Я работала в железнодорожных мастерских, по вечерам корпела над книгами (должен был открыться рабфак), и под окошком гулял знакомый петух. Чудо что за петушок — в жилете атласном, с короной набекрень! Гулял себе под яблонями в тихом дворике, и того с него было довольно, и дела ему никакого не было до меня, что я ищу синюю чашку. Знаете, с золотым ободочком? Чтобы долг вернуть в Кузнечиху, в домик с деревянной сараюшкой. И еще я ищу следы семьи Овдокши, мой долг сказать: «Ваш Евдоким Николаевич погиб как депутат»…

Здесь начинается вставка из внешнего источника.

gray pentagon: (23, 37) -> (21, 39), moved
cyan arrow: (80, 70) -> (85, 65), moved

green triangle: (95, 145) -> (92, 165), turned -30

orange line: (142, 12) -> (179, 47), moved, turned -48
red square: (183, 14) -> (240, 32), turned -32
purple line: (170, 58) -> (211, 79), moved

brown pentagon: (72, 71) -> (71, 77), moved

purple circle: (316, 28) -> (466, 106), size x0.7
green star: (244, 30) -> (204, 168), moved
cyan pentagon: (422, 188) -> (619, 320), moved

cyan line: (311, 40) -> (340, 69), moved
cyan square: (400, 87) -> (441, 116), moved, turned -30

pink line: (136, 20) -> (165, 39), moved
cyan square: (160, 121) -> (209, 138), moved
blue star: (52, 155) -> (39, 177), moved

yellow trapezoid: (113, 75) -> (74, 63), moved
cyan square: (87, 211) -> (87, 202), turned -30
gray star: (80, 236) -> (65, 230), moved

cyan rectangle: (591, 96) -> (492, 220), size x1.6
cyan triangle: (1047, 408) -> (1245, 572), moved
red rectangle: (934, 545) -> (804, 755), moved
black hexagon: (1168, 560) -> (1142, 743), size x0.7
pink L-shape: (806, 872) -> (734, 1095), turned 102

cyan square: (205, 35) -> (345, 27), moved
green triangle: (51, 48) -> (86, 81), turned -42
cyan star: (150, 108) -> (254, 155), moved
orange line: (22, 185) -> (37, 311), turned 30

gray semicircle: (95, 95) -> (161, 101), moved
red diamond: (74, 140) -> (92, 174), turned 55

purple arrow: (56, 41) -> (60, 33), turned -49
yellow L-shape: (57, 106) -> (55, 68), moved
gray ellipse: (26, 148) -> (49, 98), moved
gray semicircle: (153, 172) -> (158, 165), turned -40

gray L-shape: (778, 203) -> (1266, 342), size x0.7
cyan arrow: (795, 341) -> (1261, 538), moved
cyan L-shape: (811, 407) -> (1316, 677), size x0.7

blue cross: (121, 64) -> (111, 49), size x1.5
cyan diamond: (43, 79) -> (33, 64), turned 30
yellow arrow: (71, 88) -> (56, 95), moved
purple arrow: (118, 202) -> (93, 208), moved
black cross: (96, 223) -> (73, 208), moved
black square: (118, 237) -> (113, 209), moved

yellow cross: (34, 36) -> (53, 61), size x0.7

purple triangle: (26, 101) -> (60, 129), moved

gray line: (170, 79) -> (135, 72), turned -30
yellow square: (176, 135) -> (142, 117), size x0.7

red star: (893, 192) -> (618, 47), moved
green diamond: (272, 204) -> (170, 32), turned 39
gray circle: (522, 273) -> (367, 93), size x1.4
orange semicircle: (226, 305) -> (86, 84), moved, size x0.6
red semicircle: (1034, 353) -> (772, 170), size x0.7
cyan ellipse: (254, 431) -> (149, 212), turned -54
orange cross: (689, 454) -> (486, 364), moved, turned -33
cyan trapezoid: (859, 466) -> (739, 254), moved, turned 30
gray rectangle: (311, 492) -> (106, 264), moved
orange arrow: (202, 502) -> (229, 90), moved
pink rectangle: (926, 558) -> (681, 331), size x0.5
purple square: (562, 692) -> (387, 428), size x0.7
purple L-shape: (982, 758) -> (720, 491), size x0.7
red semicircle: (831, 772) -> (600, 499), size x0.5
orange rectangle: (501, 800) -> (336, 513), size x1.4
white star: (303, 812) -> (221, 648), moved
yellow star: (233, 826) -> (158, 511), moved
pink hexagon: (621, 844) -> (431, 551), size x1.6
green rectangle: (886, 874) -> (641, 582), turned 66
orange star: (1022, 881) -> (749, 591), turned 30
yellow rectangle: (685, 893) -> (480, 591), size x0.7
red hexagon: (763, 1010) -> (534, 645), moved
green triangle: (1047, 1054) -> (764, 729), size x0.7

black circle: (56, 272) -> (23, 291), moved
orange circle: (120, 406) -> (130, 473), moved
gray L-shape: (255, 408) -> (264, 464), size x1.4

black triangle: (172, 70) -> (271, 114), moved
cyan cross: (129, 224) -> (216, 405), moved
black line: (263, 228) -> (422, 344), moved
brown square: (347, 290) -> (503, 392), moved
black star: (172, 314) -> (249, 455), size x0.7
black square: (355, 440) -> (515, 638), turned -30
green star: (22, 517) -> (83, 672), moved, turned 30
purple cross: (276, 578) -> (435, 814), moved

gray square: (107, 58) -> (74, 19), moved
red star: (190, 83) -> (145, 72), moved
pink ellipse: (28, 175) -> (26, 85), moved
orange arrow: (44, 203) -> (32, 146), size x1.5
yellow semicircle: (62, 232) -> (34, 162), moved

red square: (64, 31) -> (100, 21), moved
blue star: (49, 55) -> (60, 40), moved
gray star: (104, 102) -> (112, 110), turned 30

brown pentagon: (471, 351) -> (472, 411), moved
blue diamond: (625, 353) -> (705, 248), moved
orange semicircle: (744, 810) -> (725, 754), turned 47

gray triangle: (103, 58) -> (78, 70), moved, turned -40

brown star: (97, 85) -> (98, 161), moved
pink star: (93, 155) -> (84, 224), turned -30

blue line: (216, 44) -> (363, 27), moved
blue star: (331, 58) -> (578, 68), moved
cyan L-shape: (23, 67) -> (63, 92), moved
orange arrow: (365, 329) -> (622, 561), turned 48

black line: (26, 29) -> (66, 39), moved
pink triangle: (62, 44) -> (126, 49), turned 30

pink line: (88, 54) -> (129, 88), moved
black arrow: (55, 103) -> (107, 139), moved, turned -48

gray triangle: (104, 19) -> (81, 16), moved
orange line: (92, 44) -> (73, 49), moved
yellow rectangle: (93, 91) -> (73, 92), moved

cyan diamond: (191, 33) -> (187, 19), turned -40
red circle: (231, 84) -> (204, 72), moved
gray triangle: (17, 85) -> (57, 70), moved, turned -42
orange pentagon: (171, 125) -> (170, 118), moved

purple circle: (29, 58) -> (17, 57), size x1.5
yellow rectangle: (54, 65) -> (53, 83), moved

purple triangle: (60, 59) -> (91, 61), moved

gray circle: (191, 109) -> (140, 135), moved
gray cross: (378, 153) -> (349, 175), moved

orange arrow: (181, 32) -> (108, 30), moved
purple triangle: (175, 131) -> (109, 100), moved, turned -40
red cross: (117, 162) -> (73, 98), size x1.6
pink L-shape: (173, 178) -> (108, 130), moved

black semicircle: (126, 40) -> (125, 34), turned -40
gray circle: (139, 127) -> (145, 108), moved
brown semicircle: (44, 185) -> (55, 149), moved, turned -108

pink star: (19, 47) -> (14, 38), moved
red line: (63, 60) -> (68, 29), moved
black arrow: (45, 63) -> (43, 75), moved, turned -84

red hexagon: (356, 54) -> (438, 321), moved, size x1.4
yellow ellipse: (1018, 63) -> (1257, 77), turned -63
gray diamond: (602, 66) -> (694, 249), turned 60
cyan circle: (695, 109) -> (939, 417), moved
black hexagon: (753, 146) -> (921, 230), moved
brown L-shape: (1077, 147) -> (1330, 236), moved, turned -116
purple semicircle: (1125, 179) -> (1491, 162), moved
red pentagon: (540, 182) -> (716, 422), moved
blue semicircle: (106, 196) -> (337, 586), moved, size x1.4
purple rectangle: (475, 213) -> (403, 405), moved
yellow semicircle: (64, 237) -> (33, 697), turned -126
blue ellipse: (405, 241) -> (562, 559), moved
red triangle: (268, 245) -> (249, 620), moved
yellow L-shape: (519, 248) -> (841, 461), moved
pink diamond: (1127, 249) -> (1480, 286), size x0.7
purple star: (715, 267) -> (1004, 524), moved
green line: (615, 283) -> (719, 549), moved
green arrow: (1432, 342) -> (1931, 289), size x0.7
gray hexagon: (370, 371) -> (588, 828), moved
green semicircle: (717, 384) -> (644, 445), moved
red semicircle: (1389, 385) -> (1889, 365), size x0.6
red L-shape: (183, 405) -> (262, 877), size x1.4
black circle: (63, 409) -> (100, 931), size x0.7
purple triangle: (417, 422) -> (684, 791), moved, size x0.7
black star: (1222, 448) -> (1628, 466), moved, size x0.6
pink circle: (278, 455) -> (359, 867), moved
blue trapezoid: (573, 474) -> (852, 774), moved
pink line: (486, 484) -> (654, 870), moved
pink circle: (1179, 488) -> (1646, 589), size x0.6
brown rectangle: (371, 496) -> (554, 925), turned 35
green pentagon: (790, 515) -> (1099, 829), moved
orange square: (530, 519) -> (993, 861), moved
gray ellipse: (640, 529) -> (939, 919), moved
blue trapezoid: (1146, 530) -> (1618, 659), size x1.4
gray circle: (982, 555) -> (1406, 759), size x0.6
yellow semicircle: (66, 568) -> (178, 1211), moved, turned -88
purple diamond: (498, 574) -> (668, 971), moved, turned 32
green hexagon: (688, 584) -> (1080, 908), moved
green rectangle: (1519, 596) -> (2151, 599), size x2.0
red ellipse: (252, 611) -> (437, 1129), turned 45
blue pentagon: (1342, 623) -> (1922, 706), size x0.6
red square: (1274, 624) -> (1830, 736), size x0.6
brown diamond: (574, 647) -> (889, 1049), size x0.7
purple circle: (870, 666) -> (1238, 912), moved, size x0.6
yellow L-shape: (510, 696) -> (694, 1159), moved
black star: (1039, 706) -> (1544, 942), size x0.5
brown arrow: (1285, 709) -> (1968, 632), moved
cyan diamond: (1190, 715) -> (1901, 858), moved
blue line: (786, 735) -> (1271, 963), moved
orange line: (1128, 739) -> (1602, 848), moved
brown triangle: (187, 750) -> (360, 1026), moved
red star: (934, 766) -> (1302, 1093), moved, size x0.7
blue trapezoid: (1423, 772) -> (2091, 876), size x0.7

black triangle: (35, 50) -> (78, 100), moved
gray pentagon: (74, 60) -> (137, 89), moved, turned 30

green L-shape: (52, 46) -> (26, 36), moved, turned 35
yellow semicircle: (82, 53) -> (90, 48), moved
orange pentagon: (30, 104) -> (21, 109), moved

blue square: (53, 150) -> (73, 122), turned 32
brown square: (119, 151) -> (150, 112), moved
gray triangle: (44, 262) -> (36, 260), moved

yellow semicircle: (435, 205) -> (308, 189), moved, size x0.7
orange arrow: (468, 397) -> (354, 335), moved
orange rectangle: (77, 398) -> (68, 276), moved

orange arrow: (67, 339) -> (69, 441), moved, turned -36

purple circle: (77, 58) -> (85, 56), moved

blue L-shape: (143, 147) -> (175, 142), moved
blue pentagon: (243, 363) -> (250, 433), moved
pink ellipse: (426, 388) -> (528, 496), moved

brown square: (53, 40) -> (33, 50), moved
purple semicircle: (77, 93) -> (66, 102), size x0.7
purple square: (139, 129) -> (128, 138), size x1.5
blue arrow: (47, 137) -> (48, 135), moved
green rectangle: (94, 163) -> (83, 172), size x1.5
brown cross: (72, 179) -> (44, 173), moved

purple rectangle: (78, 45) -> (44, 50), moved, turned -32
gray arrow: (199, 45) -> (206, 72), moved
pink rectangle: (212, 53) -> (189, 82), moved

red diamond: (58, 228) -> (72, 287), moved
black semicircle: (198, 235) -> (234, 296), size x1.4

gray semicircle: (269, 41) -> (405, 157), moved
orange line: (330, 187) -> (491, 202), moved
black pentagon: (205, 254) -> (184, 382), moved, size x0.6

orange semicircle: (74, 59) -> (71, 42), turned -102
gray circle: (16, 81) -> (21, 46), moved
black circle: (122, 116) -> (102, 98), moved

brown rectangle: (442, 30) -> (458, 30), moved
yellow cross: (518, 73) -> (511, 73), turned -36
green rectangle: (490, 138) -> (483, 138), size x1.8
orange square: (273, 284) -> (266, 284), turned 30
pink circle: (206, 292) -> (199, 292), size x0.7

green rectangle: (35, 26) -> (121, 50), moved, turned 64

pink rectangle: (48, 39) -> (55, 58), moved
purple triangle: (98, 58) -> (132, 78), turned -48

Раздумаюсь, бывало, заботы обступят: сколько на мне долгов! Жизни хватит ли со всеми-то рассчитаться?

Я навещала нашу скамью над обрывом. Перед работой и после работы. Воробьи признавали меня, наверное, привыкли.

Ни разу я не напомнила, что жду и где жду, а раз весной пришла в заветное местечко и вижу: протоптана в талом снегу дорожка, истыкан снег до земли костылем.

Поднялся со скамейки нашей, опираясь на костыль, дорогой мой солдат в серой шинели, в ботинках с обмотками, с тощим вещмешком за спиной, и я сказала ему:

— Здравствуй!

Просто-просто я сказала:

— Здравствуй, пошли домой, Федя.

Загрузка...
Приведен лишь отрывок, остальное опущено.